After a weather delay pushed the D3 women's lacrosse national championship game to Memorial Day, the Panther women came oh so close to claiming their second NCAA title in three years. The Panthers went through Gettysburg to win that 2016 title, but the Bullets got their revenge this year with an 11-9 victory.
The women's soccer team went farther then ever before in the fall of 2018, winning just their fourth ever NESCAC title by avenging their lone regular season loss against Williams. The Panthers scratched and clawed their way through the NCAA tournament, using penalties and second half winners to reach their first national title game. Up against the Ephs of Williams one more time in the national championship game, Midd caught a break with a 78th minute Eph own goal to force OT, but fell 3-2 in the shootout as Clare Robinson was denied in the final round.

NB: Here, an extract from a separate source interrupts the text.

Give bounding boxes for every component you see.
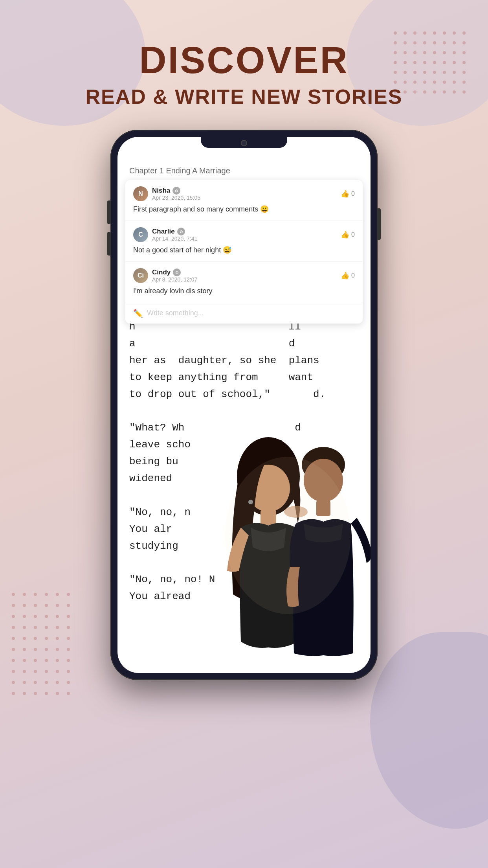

But Midd did add one more natty to the trophy case this Fall. For the third time in four years, the field hockey team ran roughshod over the rest of the country, dropping just one game against 21 wins while averaging more than 4 goals for and fewer than one against per game. The Panthers capped off their season with a third win of the year over NESCAC rival Tufts in the NCAA title game. Across all sports, it was the 37th national title in the last quarter century for the school, and if this year was any indication, that number will likely rise in 2019.